In JavaScript, we often need to count how many numbers in an array are smaller than each element. This problem requires comparing each element against all others to build a result array showing the count of smaller numbers for each position.

Understanding the Problem

Given an array of integers, we need to return a new array of the same length where each element represents the count of numbers smaller than the corresponding element in the original array.

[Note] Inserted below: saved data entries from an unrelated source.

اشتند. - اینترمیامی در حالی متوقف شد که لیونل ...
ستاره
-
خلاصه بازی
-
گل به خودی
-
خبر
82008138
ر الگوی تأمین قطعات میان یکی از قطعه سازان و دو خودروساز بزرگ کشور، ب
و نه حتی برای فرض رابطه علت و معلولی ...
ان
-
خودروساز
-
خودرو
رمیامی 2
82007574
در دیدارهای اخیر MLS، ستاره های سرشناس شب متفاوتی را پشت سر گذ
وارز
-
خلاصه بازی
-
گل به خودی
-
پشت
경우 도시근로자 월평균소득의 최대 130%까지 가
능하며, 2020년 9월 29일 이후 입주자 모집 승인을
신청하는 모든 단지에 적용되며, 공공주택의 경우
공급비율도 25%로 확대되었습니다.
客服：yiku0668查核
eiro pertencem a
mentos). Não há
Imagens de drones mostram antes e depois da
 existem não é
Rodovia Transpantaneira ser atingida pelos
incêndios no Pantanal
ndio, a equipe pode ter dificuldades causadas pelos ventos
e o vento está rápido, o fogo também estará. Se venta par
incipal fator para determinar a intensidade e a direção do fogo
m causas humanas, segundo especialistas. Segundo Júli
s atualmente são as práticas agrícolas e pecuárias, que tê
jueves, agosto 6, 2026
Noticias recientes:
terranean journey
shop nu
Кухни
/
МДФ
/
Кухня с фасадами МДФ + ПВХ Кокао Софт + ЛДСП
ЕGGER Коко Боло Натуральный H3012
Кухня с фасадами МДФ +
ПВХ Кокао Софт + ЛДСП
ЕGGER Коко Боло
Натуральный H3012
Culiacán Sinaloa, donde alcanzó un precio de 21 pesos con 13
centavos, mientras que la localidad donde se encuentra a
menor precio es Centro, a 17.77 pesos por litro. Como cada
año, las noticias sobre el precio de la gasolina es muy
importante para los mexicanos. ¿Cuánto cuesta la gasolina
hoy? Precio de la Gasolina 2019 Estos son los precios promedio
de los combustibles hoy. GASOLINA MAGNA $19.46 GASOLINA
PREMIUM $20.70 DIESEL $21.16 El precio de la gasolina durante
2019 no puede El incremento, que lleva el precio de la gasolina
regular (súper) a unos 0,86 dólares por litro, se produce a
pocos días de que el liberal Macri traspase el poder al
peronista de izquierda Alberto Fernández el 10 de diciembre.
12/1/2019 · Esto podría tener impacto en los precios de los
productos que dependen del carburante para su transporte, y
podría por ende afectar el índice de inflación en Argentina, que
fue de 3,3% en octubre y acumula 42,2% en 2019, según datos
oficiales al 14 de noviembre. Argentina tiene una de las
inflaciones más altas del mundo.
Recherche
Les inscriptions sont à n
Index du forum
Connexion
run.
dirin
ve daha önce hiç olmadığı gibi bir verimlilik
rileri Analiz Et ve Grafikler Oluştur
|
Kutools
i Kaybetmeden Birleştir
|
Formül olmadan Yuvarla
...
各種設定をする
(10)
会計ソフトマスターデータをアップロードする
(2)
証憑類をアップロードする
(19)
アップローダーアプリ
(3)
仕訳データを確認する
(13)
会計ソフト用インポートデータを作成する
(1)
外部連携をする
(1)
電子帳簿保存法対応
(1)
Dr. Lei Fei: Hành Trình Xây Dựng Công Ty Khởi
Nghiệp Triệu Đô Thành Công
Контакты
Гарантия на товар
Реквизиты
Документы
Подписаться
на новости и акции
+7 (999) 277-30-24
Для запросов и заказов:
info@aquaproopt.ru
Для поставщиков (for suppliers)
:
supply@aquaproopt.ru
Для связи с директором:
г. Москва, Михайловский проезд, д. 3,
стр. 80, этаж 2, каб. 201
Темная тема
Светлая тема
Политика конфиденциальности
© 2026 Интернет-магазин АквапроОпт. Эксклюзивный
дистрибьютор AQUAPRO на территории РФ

For example: if we have [5, 4, 3, 2, 1], the output should be [4, 3, 2, 1, 0] because:

• 5 has 4 smaller numbers (4, 3, 2, 1)
• 4 has 3 smaller numbers (3, 2, 1)
• 3 has 2 smaller numbers (2, 1)
• 2 has 1 smaller number (1)
• 1 has 0 smaller numbers

Using Nested Loops (Simple Approach)

function smallerThanCurrent(nums) {
    const result = [];
    
    for (let i = 0; i < nums.length; i++) {
        let count = 0;
        for (let j = 0; j < nums.length; j++) {
            if (nums[j] < nums[i]) {
                count++;
            }
        }
        result.push(count);
    }
    
    return result;
}

const arr = [8, 1, 2, 2, 3];
console.log(smallerThanCurrent(arr));

[4, 0, 1, 1, 3]

Using reduce() and filter() Methods

const smallerThanCurrentFunctional = (arr) => {
    return arr.reduce((result, currentNum) => {
        const count = arr.filter(num => num < currentNum).length;
        result.push(count);
        return result;
    }, []);
};

const numbers = [5, 4, 3, 2, 1];
console.log(smallerThanCurrentFunctional(numbers));

[4, 3, 2, 1, 0]

Using map() Method (Concise)

const smallerThanCurrentMap = (arr) => {
    return arr.map(num => arr.filter(x => x < num).length);
};

const testArray = [6, 5, 4, 8];
console.log(smallerThanCurrentMap(testArray));

[2, 1, 0, 3]

Comparison of Approaches

Complete Example with Edge Cases

function handleEdgeCases(arr) {
    // Handle empty array
    if (!arr || arr.length === 0) return [];
    
    // Handle single element
    if (arr.length === 1) return [0];
    
    return arr.map(num => arr.filter(x => x < num).length);
}

console.log("Empty array:", handleEdgeCases([]));
console.log("Single element:", handleEdgeCases([5]));
console.log("Duplicates:", handleEdgeCases([1, 1, 2, 2, 2]));
console.log("Mixed numbers:", handleEdgeCases([7, 7, 7, 7]));

Empty array: []
Single element: [0]
Duplicates: [0, 0, 3, 3, 3]
Mixed numbers: [0, 0, 0, 0]

Time Complexity Analysis

All the above approaches have O(n²) time complexity because for each element, we need to compare it with all other elements in the array. For large datasets, consider using sorting-based approaches or frequency counting for better performance.

Conclusion

We've demonstrated multiple ways to count smaller numbers using nested loops, reduce() with filter(), and map() with filter(). The map() approach offers the most concise solution while maintaining good readability for most use cases.